Work instruction →
Give the lines again exactly as they appear below, from the line with "como ellos y como nosotras pero al" to the line with "Você pode gostar também", both included, and only those lines. Leave every picture out.

Stored data entries →
--------------------------------------------------

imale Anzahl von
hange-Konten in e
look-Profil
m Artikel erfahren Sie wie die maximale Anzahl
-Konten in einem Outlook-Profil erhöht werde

--------------------------------------------------

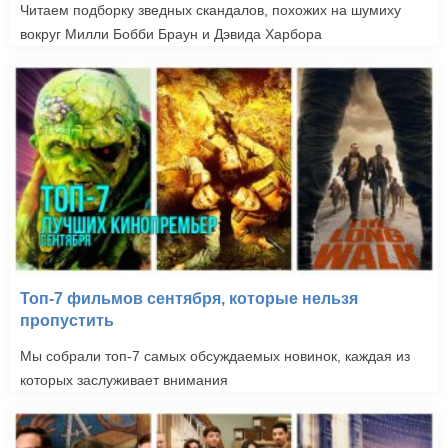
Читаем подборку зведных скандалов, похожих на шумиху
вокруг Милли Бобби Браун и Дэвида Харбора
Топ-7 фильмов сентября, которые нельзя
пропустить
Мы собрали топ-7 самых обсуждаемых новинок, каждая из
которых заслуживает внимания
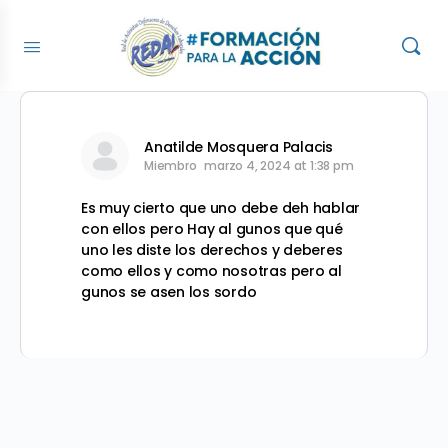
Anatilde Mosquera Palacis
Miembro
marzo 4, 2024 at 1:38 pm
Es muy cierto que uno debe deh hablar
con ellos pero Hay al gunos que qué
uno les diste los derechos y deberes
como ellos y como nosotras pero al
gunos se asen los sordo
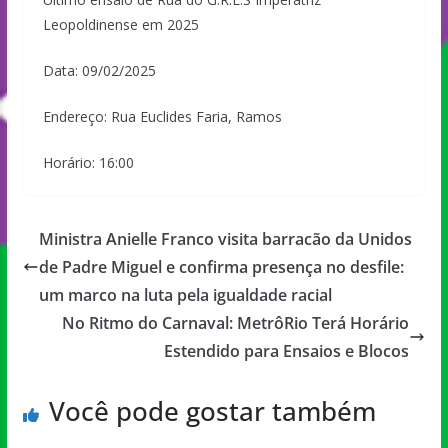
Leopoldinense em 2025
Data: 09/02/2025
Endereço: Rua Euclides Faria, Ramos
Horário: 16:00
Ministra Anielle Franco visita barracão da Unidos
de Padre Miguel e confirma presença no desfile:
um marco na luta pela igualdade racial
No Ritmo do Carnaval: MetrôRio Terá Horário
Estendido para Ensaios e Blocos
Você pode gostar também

--------------------------------------------------

Solution →
como ellos y como nosotras pero al
gunos se asen los sordo
Leopoldinense em 2025
Data: 09/02/2025
Endereço: Rua Euclides Faria, Ramos
Horário: 16:00
Ministra Anielle Franco visita barracão da Unidos
de Padre Miguel e confirma presença no desfile:
um marco na luta pela igualdade racial
No Ritmo do Carnaval: MetrôRio Terá Horário
Estendido para Ensaios e Blocos
Você pode gostar também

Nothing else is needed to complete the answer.